Bagherzadeh Azbari: We’re working on a paper right now, so I can’t reveal too much. But I can say that our data from Berlin shows that aesthetics in the city – such as beautiful buildings and art – have a significant impact on emotional well-being, alongside the well-documented benefits of green spaces. This is a new and exciting finding for us.

Has this kind of study been done before?

Bagherzadeh Azbari: While there are other studies on the impact of urban living on mental health, our project stands out for a number of reasons. Starting in September, we will be conducting the study internationally with a new version of the app. We’ll start our research in the very densely populated city of Bangalore, India, to see if our Berlin findings can be replicated. Also, our study duration there will be seven days, shorter than the usual 14 days for such assessments, and this will keep participants engaged and give us plenty of data. Also, we’ll be presenting the app in five languages to accommodate a variety of users.

Traditional laboratory settings cannot fully replicate the immediacy and variability of real-life experiences.

Dr Shadi Bagherzadeh Azbari

You mentioned a new version of your app coming out in September. What can participants expect?

Bagherzadeh Azbari: We’ve learned a lot from our pilot phase. The new app design will have a more user-friendly layout, and a progress bar to show participants how far along they are. We’ve also streamlined the questions to make them easier to answer in the moment, which is crucial for assessment methodology.

Why is this participation in the moment so important?

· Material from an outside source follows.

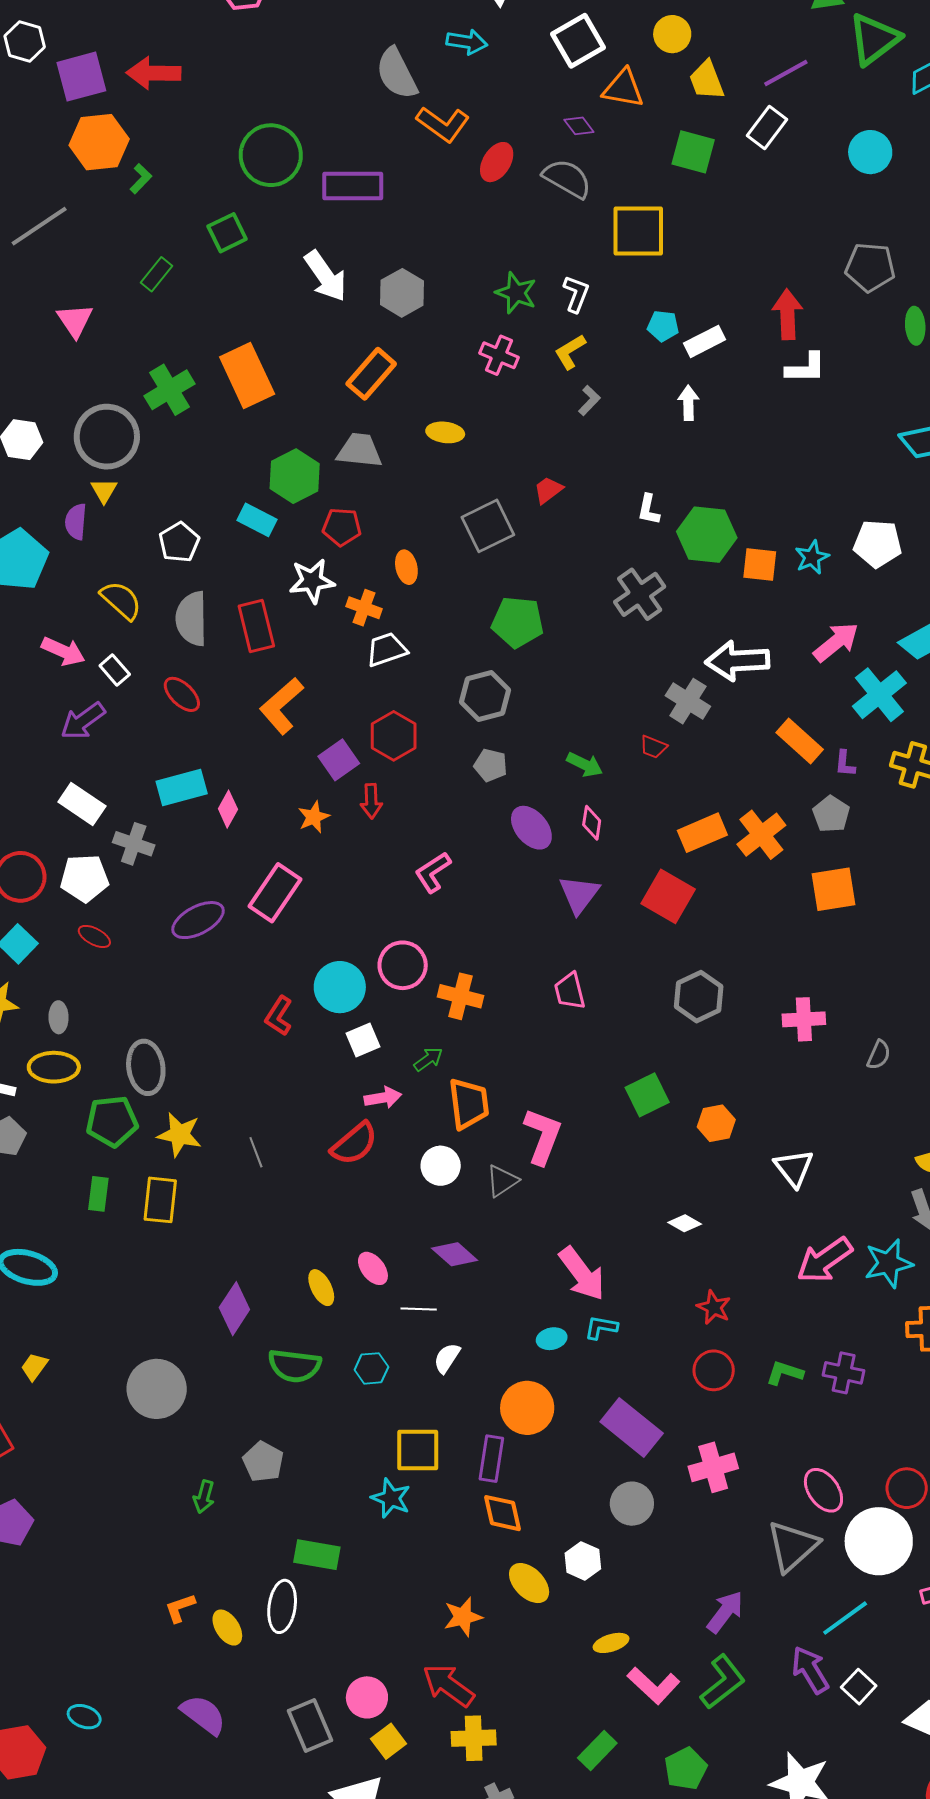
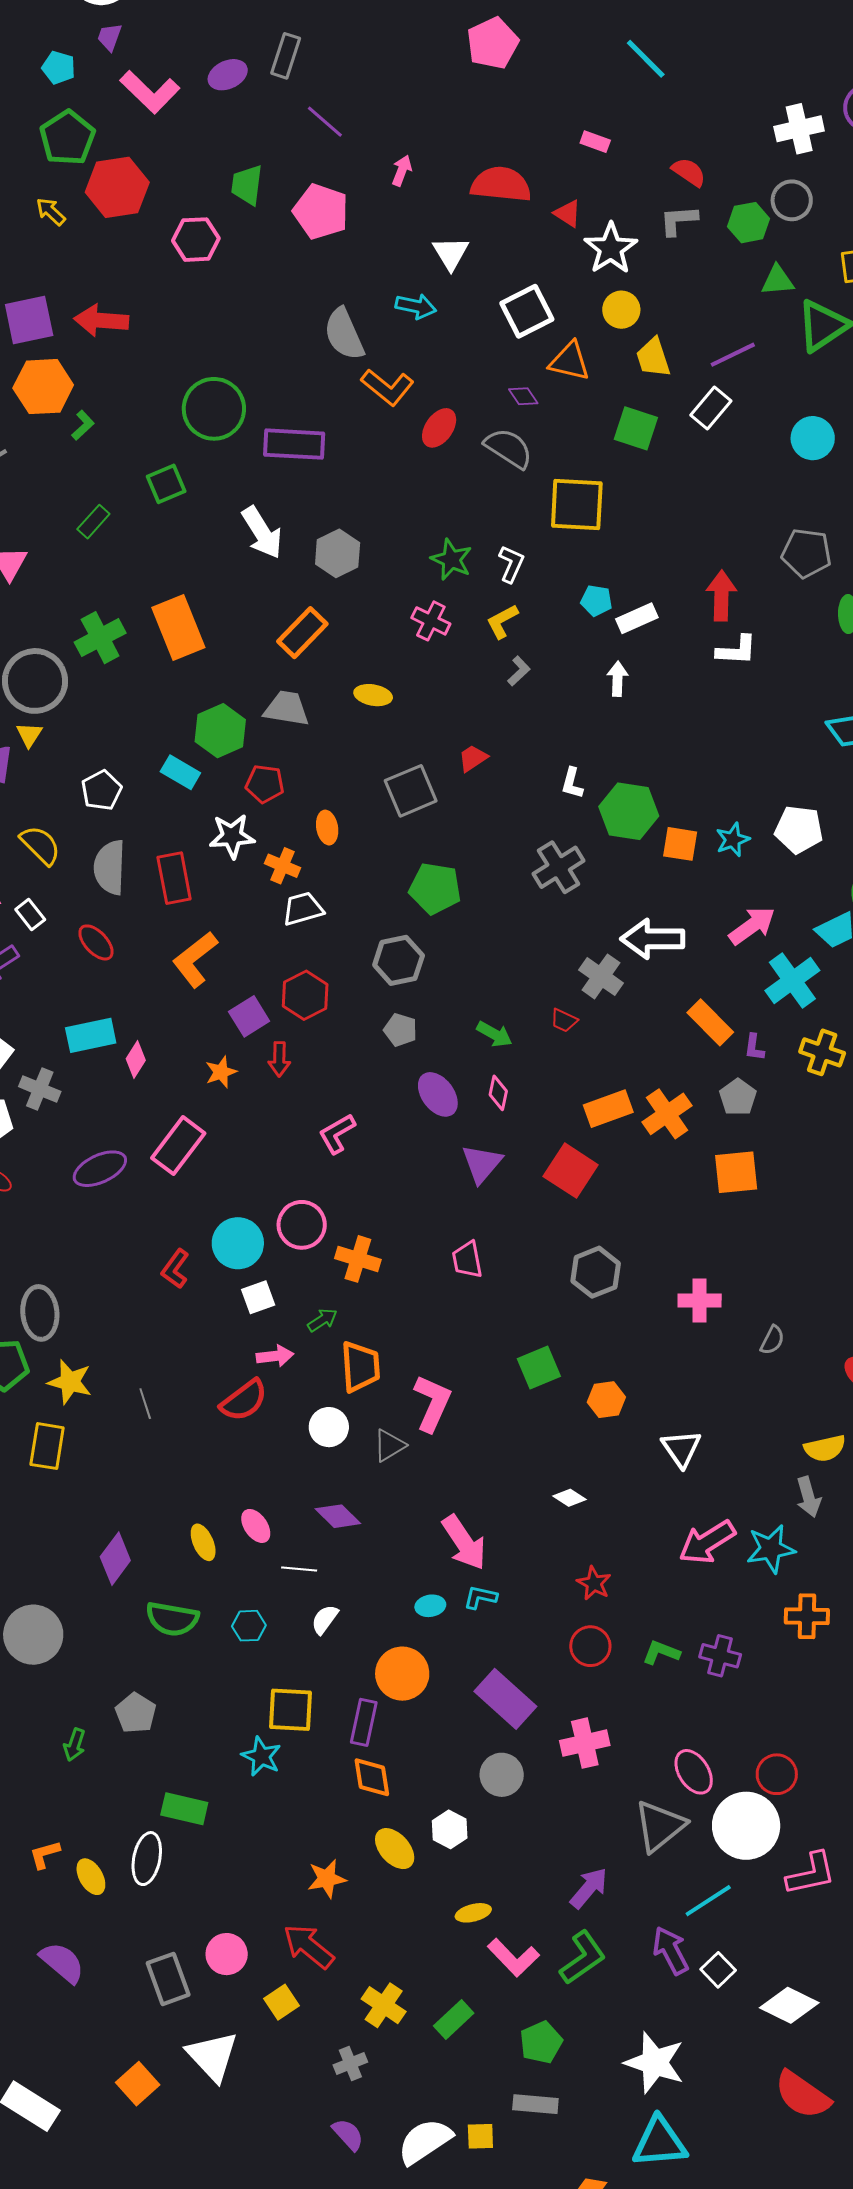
yellow cross: (474, 1738) -> (384, 2005), moved, turned 33
yellow square: (388, 1741) -> (282, 2002), moved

Bagherzadeh Azbari: This method allows us to capture how people feel in real time, and how their urban environment influences those emotions. Traditional laboratory settings cannot fully replicate the immediacy and variability of real-life experiences, so it’s important for our study to make participation easy and engaging. For this purpose, our volunteers will be citizen scientists who will assist us throughout this process.

Citizen scientists will also be asked to participate three times a day.

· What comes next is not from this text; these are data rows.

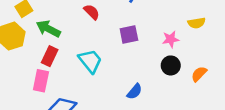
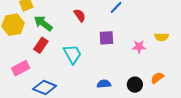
black circle: (171, 65) -> (135, 85), moved
pink rectangle: (41, 81) -> (21, 68), moved, turned 42
blue semicircle: (134, 92) -> (104, 84), turned -144

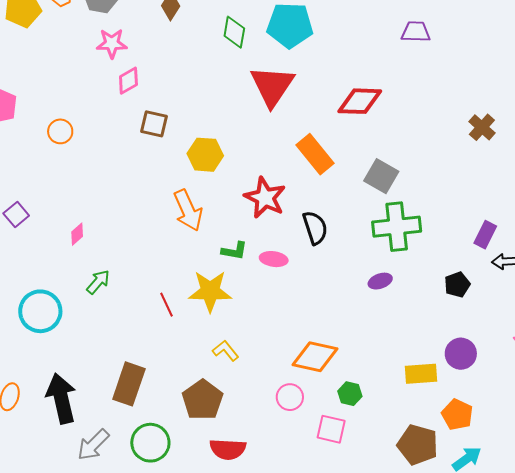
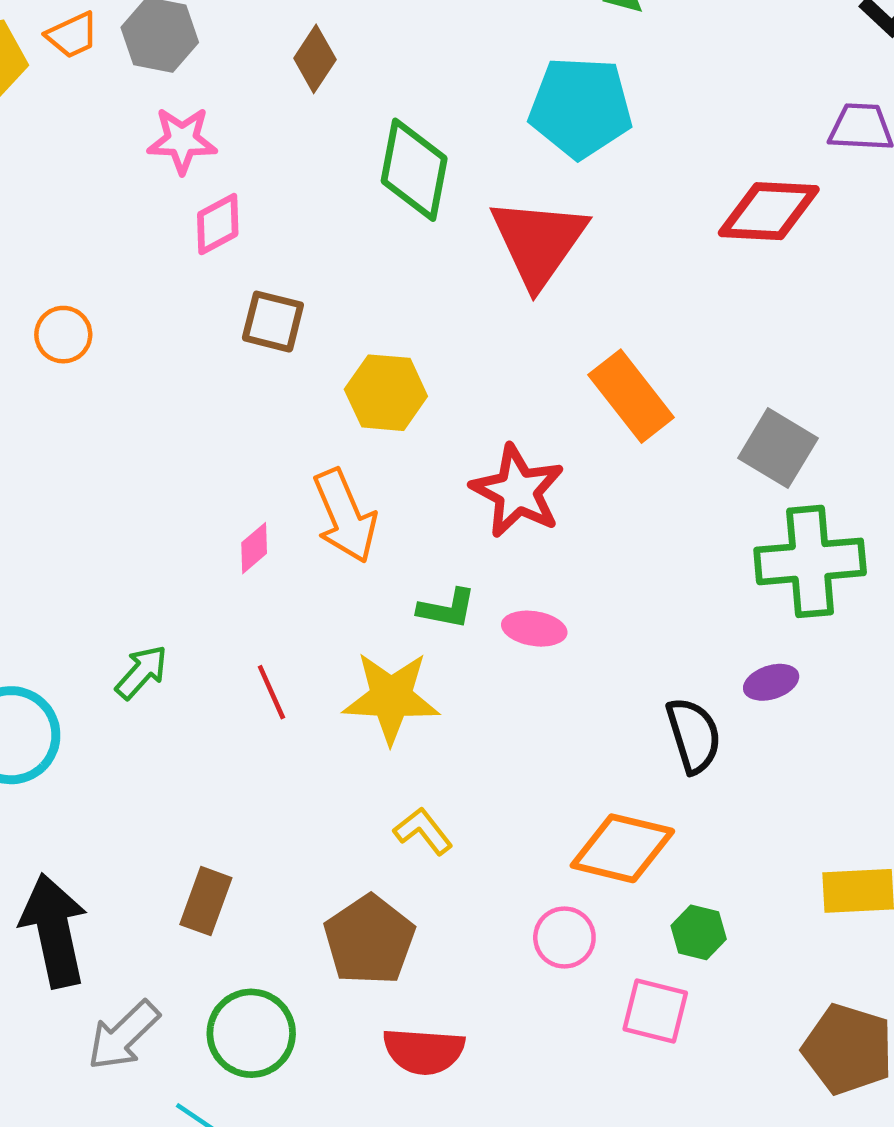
green diamond: (234, 32) -> (414, 170), moved, size x1.4
red diamond: (360, 101) -> (769, 211), moved
black semicircle: (315, 228) -> (694, 735), moved
pink diamond: (77, 234) -> (254, 548), moved
red line: (166, 305) -> (271, 692), moved
brown rectangle: (129, 384) -> (206, 901), size x0.7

Bagherzadeh Azbari: The app will notify the volunteers at the right time to check in. Checking in three times a day will give us a richer, more diverse set of data. It helps us understand how emotions fluctuate throughout the day and in different environments, using GPS data to create maps. For example, we want to understand whether people feel happier or less anxious when they are in a park surrounded by nature, such as Körnerpark, compared to a crowded urban area, such as Alexanderplatz. We look at areas where people report more positive or negative emotions and identify the environmental factors involved. We might find that aesthetically pleasing environments correlate with positive emotions, while crowded or isolated areas correlate with anxiety.

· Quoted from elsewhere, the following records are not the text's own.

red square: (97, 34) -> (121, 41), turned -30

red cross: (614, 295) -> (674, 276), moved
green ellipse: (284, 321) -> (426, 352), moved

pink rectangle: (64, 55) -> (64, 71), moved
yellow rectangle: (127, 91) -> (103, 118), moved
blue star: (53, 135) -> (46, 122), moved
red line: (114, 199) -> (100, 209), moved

How do you ensure the security of the participants’ data?

Bagherzadeh Azbari: Data security is a top priority. We collect basic demographic information and handle it with the utmost care, following the strict confidentiality protocols that the Charité applies. There’s no link between the data and personal details, and only two researchers on the project have access to the data. And, of course, we adhere to strict European data protection standards. We want all participants to feel secure.

How many citizen scientists do you need for your study?

Bagherzadeh Azbari: Our goal is to collect data from 20,000 participants. This will give us a robust dataset to compare different cities with one another and to draw meaningful conclusions. We currently need more volunteers to act as our citizen scientists. We think Berlin has the capacity for this.